A. I geni dei tRNA codificano molecole di tRNA e i geni degli rRNA le molecole di rRNA che si
trovano nei ribosomi. Esistono anche dei geni non strutturali che codificano gli RNA degli SNRP e
altri complessi.
B. Il termine stampo è appropriato, perché uno dei due filamenti di DNA viene usato come stampo
per la sintesi dell’RNA. Il termine codificante è meno appropriato perché i geni non strutturali non
codificano una sequenza polipeptidica.
C. Sì
C2. Il rilascio del fattore sigma marca il passaggio alla fase di allungamento della trascrizione.
C3. Una sequenza consenso è quella più frequentemente osservata in un gruppo di sequenze
correlate tra loro. Per esempio le sequenze consenso -35 e -10 si trovano nei promotori batterici. A 35 la sequenza è TTGACA, ma in presenza di piccole differenze di uno o due nucleotidi funziona
ancora efficacemente. Nelle sequenze consenso dei promotori batterici il sito -35 è il principale sito
di riconoscimento del fattore sigma. Il sito -10 si chiama anche Pribnow box ed è la posizione in cui
la doppia elica si dissocia e inizia la trascrizione.
C4. GGCATTGTCA
C5. Le mutazioni che rendono una sequenza più simile alla sequenza consenso dovrebbero essere
mutazioni up, mentre quelle che deviano dalla sequenza consenso dovrebbero essere mutazioni
down. Inoltre, alla regione -10 le coppie AT sono favorite rispetto a quelle GC, perché il ruolo di
questa regione è la formazione del complesso aperto. Le coppie AT si separano più facilmente
perché contengono due soli legami idrogeno contro i tre della coppia GC.
A. Promotore up
B. Promotore down
C. Promotore up
C6. Le posizioni maggiormente conservate sono la prima, la seconda, e la sesta. In generale, quando
le sequenze del promotore sono conservate, è più probabile che siano importanti per il legame.

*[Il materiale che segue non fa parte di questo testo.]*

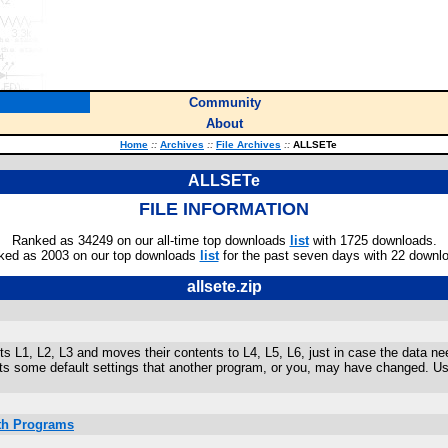
Community
About
Home
::
Archives
::
File Archives
::
ALLSETe
ALLSETe
FILE INFORMATION
Ranked as 34249 on our all-time top downloads
list
with 1725 downloads.
ked as 2003 on our top downloads
list
for the past seven days with 22 downl
allsete.zip
s L1, L2, L3 and moves their contents to L4, L5, L6, just in case the data 
ets some default settings that another program, or you, may have changed. 
ath Programs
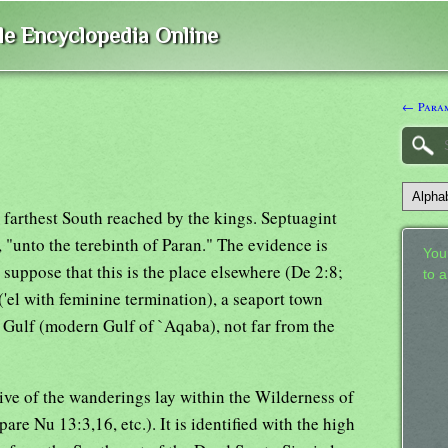
ble Encyclopedia Online
← Para
 farthest South reached by the kings. Septuagint
, "unto the terebinth of Paran." The evidence is
Your
o suppose that this is the place elsewhere (De 2:8;
to 
 ('el with feminine termination), a seaport town
c Gulf (modern Gulf of `Aqaba), not far from the
ive of the wanderings lay within the Wilderness of
re Nu 13:3,16, etc.). It is identified with the high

Questo spiega perché non si trovano variazioni della sequenza in queste posizioni; se una mutazione
altera una posizione conservata, probabilmente il promotore non lavorerà appropriatamente. In
confronto, le variazioni della quarta posizione sono tollerate occasionalmente, e lo sono spesso
quando cadono nella terza o nella quinta posizione. Le posizioni che tollerano le variazioni sono
meno importanti per il legame del fattore sigma.
C7. Ciascuna α elica occupa una regione che è pari a circa la metà di un giro completo dell’elica.
Siccome un giro comprende 10 bp, ogni α elica si lega a circa 5 bp del solco maggiore del DNA. 5
bp corrispondono a circa 1,7 nm, come si vede nella Figura 9.9 del Capitolo 9. Dividendo 1,7 nm
per 0,15 nm/aminoacido, si ottiene un valore di 11,3 aminoacidi per elica. Ciò corrisponde a circa
3,15 giri di α elica; ci sono tre giri completi per ciascuna delle due α elica, per un totale di sei giri.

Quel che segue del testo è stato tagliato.